* **Recorded data**
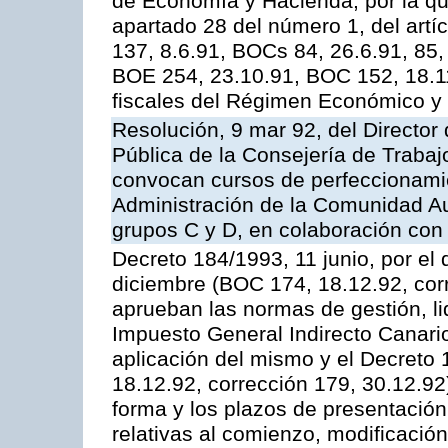
de Economía y Hacienda, por la que 
apartado 28 del número 1, del artí
137, 8.6.91, BOCs 84, 26.6.91, 85,
BOE 254, 23.10.91, BOC 152, 18.11
fiscales del Régimen Económico y 
Resolución, 9 mar 92, del Director 
Pública de la Consejería de Trabaj
convocan cursos de perfeccionamie
Administración de la Comunidad Au
grupos C y D, en colaboración con 
Decreto 184/1993, 11 junio, por el
diciembre (BOC 174, 18.12.92, corr
aprueban las normas de gestión, li
Impuesto General Indirecto Canario
aplicación del mismo y el Decreto
18.12.92, corrección 179, 30.12.92)
forma y los plazos de presentación
relativas al comienzo, modificació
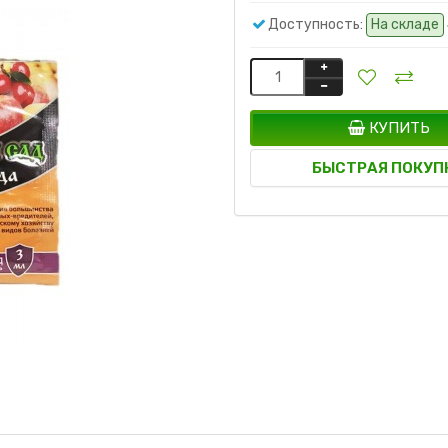
Доступность:
На складе
КУПИТЬ
БЫСТРАЯ ПОКУП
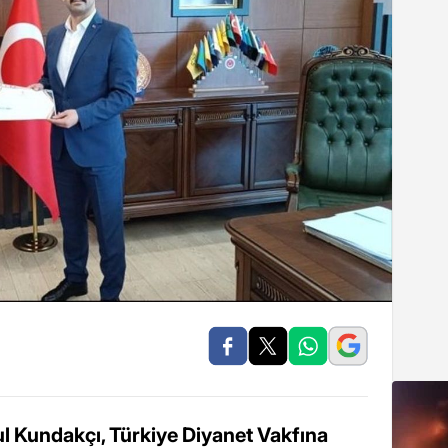
 Kundakçı, Türkiye Diyanet Vakfına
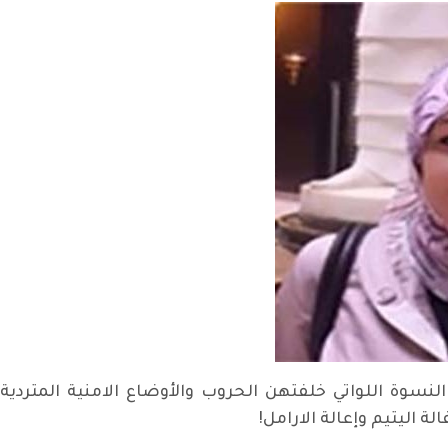
نسوة اللواتي خلفتهن الحروب والأوضاع الامنية المتردية
ة اليتيم وإعالة الارامل!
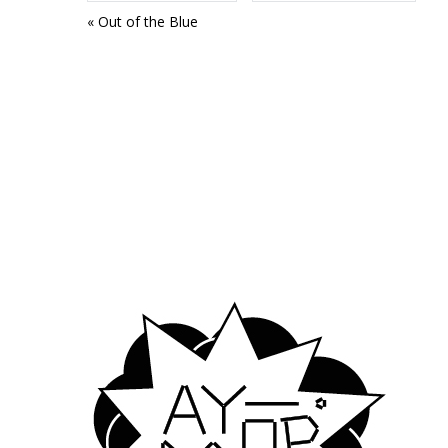
Navigation
«
Out of the Blue
évènement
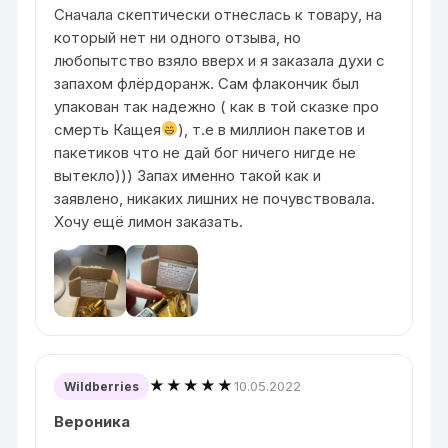
Сначала скептически отнеслась к товару, на
который нет ни одного отзыва, но
любопытство взяло вверх и я заказала духи с
запахом флёрдоранж. Сам флакончик был
упакован так надежно ( как в той сказке про
смерть Кащея
), т.е в миллион пакетов и
пакетиков что не дай бог ничего нигде не
вытекло))) Запах именно такой как и
заявлено, никаких лишних не почувствовала.
Хочу ещё лимон заказать.
★★★★★
10.05.2022
Wildberries
Вероника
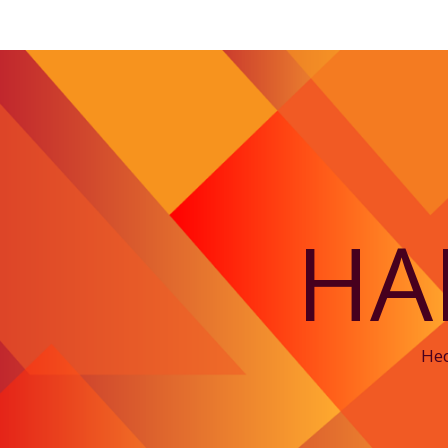
HA
Hed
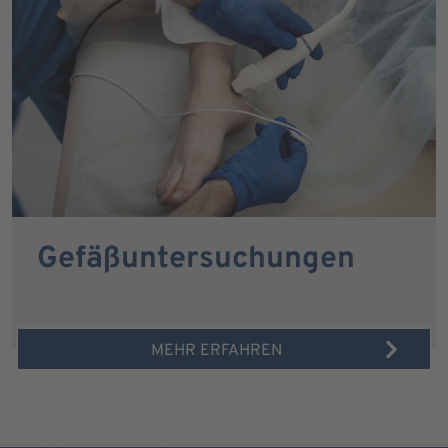
Gefäßuntersuchungen
MEHR ERFAHREN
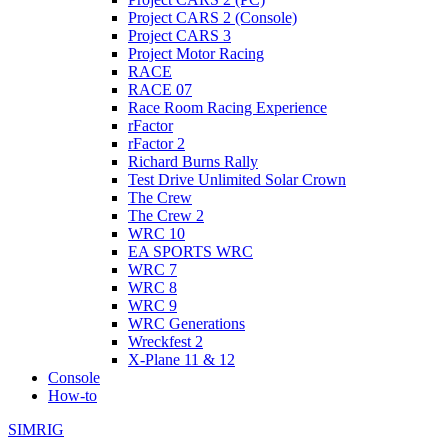
Project CARS 2 (Console)
Project CARS 3
Project Motor Racing
RACE
RACE 07
Race Room Racing Experience
rFactor
rFactor 2
Richard Burns Rally
Test Drive Unlimited Solar Crown
The Crew
The Crew 2
WRC 10
EA SPORTS WRC
WRC 7
WRC 8
WRC 9
WRC Generations
Wreckfest 2
X-Plane 11 & 12
Console
How-to
SIMRIG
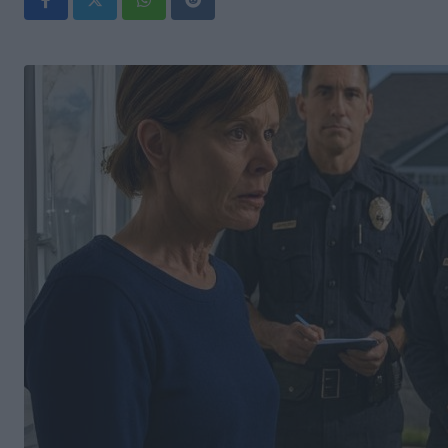
Whatsapp
Reddit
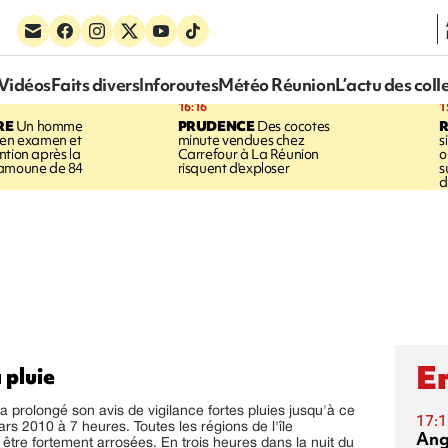
Vidéos
Faits divers
Inforoutes
Météo Réunion
L’actu des coll
16:16
1
RE
Un homme
PRUDENCE
Des cocotes
 en examen et
minute vendues chez
s
ntion après la
Carrefour à La Réunion
o
ramoune de 84
risquent d'exploser
s
d
En
 pluie
 prolongé son avis de vigilance fortes pluies jusqu'à ce
17:1
rs 2010 à 7 heures. Toutes les régions de l'île
Ang
 être fortement arrosées. En trois heures dans la nuit du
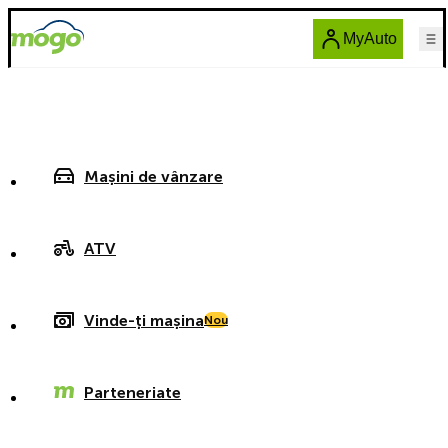
MyAuto
Mașini de vânzare
ATV
Vinde-ți mașina
Nou
Parteneriate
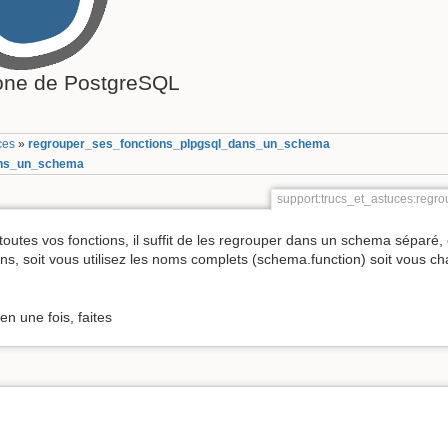
ne de PostgreSQL
ces
»
regrouper_ses_fonctions_plpgsql_dans_un_schema
ans_un_schema
support:trucs_et_astuces:reg
 toutes vos fonctions, il suffit de les regrouper dans un schema sépa
ns, soit vous utilisez les noms complets (schema.function) soit vous c
n une fois, faites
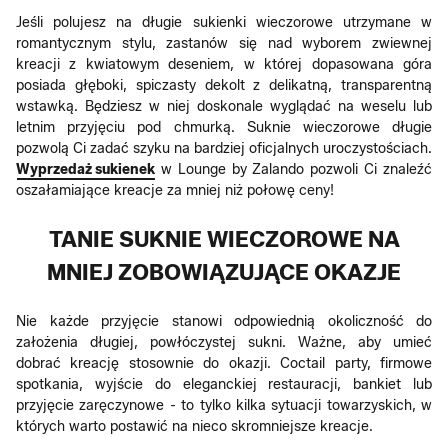
Jeśli polujesz na długie sukienki wieczorowe utrzymane w
romantycznym stylu, zastanów się nad wyborem zwiewnej
kreacji z kwiatowym deseniem, w której dopasowana góra
posiada głęboki, spiczasty dekolt z delikatną, transparentną
wstawką. Będziesz w niej doskonale wyglądać na weselu lub
letnim przyjęciu pod chmurką. Suknie wieczorowe długie
pozwolą Ci zadać szyku na bardziej oficjalnych uroczystościach.
Wyprzedaż sukienek
w Lounge by Zalando pozwoli Ci znaleźć
oszałamiające kreacje za mniej niż połowę ceny!
TANIE SUKNIE WIECZOROWE NA
MNIEJ ZOBOWIĄZUJĄCE OKAZJE
Nie każde przyjęcie stanowi odpowiednią okoliczność do
założenia długiej, powłóczystej sukni. Ważne, aby umieć
dobrać kreację stosownie do okazji. Coctail party, firmowe
spotkania, wyjście do eleganckiej restauracji, bankiet lub
przyjęcie zaręczynowe - to tylko kilka sytuacji towarzyskich, w
których warto postawić na nieco skromniejsze kreacje.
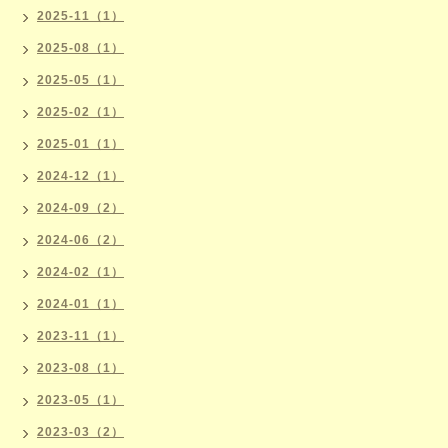
2025-11（1）
2025-08（1）
2025-05（1）
2025-02（1）
2025-01（1）
2024-12（1）
2024-09（2）
2024-06（2）
2024-02（1）
2024-01（1）
2023-11（1）
2023-08（1）
2023-05（1）
2023-03（2）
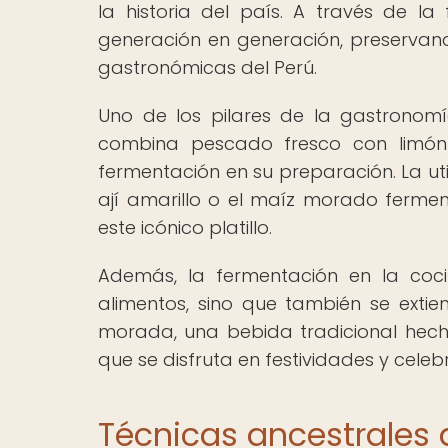
la historia del país. A través de la 
generación en generación, preservand
gastronómicas del Perú.
Uno de los pilares de la gastronom
combina pescado fresco con limón 
fermentación en su preparación. La ut
ají amarillo o el maíz morado ferm
este icónico platillo.
Además, la fermentación en la coci
alimentos, sino que también se exti
morada, una bebida tradicional he
que se disfruta en festividades y celeb
Técnicas ancestrales 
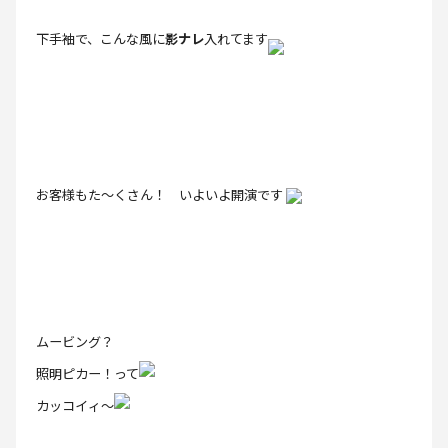
下手袖で、こんな風に
影ナレ
入れてます
お客様もた～くさん！ いよいよ開演です
ムービング？
照明ピカー！って
カッコイィ～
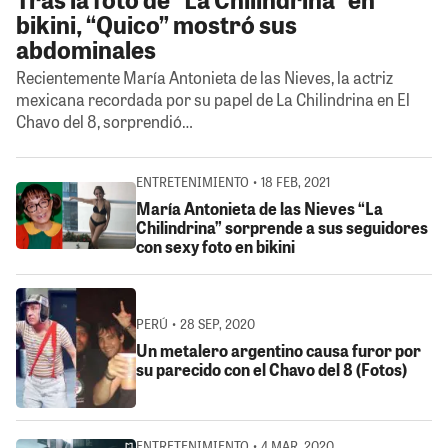
bikini, “Quico” mostró sus
abdominales
Recientemente María Antonieta de las Nieves, la actriz
mexicana recordada por su papel de La Chilindrina en El
Chavo del 8, sorprendió…
ENTRETENIMIENTO • 18 FEB, 2021
María Antonieta de las Nieves “La
Chilindrina” sorprende a sus seguidores
con sexy foto en bikini
PERÚ • 28 SEP, 2020
Un metalero argentino causa furor por
su parecido con el Chavo del 8 (Fotos)
ENTRETENIMIENTO • 4 MAR, 2020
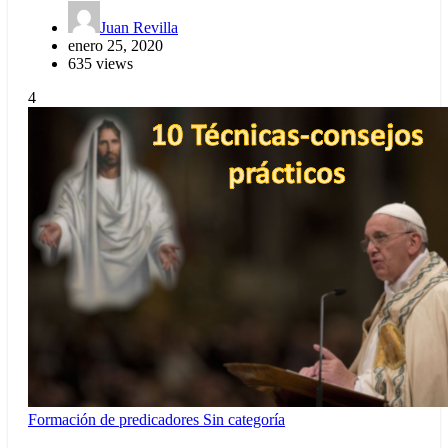
Juan Revilla
enero 25, 2020
635 views
4
Formación de predicadores
Sin categoría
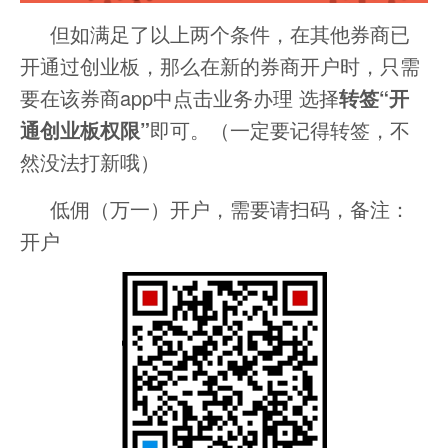
但如满足了以上两个条件，在其他券商已
开通过创业板，那么在新的券商开户时，只需
要在该券商app中点击业务办理 选择
转签“开
通创业板权限”
即可。（一定要记得转签，不
然没法打新哦）
低佣（万一）开户，需要请扫码，备注：
开户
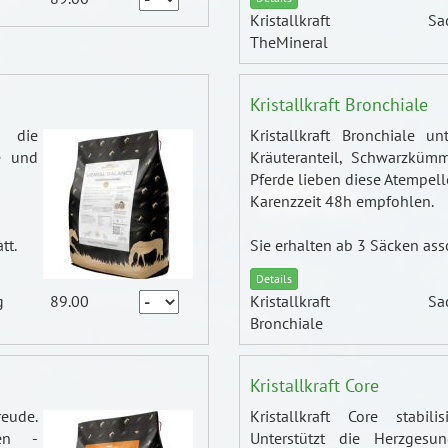
Kristallkraft
Sa
TheMineral
Kristallkraft Bronchiale
t die
Kristallkraft Bronchiale u
he und
Kräuteranteil, Schwarzkü
Pferde lieben diese Atempell
Karenzzeit 48h empfohlen.
tt.
Sie erhalten ab 3 Säcken ass
Details
g
89.00
Kristallkraft
Sa
Bronchiale
Kristallkraft Core
reude.
Kristallkraft Core stabili
fen -
Unterstützt die Herzgesun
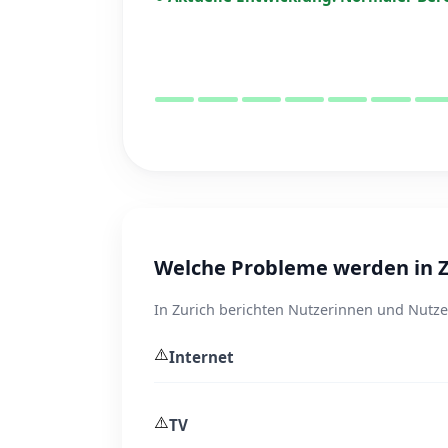
Welche Probleme werden in 
In Zurich berichten Nutzerinnen und Nutzer
⚠️
Internet
⚠️
TV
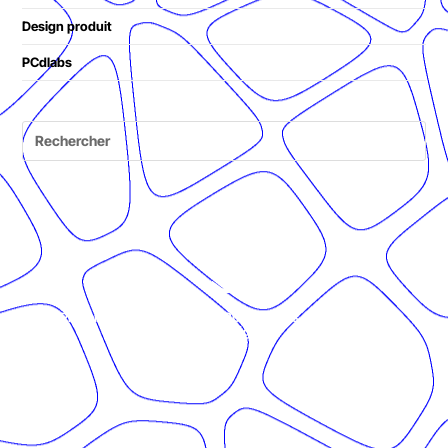
Design produit
PCdlabs
© Présent Composé design - 2024 - Tous droits réservés -
mentions légales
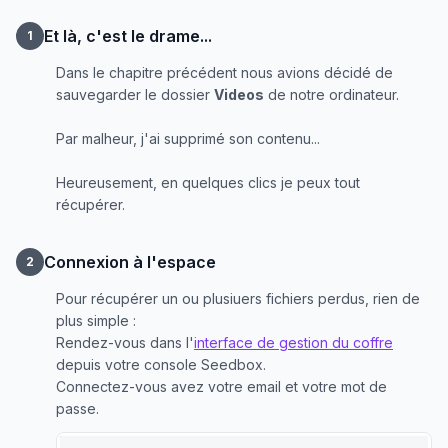
Et là, c'est le drame...
1
Dans le chapitre précédent nous avions décidé de
sauvegarder le dossier
Videos
de notre ordinateur.
Par malheur, j'ai supprimé son contenu...
Heureusement, en quelques clics je peux tout
récupérer.
Connexion à l'espace
2
Pour récupérer un ou plusiuers fichiers perdus, rien de
plus simple :
Rendez-vous dans l'
interface de gestion du coffre
depuis votre console Seedbox.
Connectez-vous avez votre email et votre mot de
passe.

* **Description of the task**
Show the lines of the listing above with "Racing".

* **Response below**
Project Motor Racing
Race Room Racing Experience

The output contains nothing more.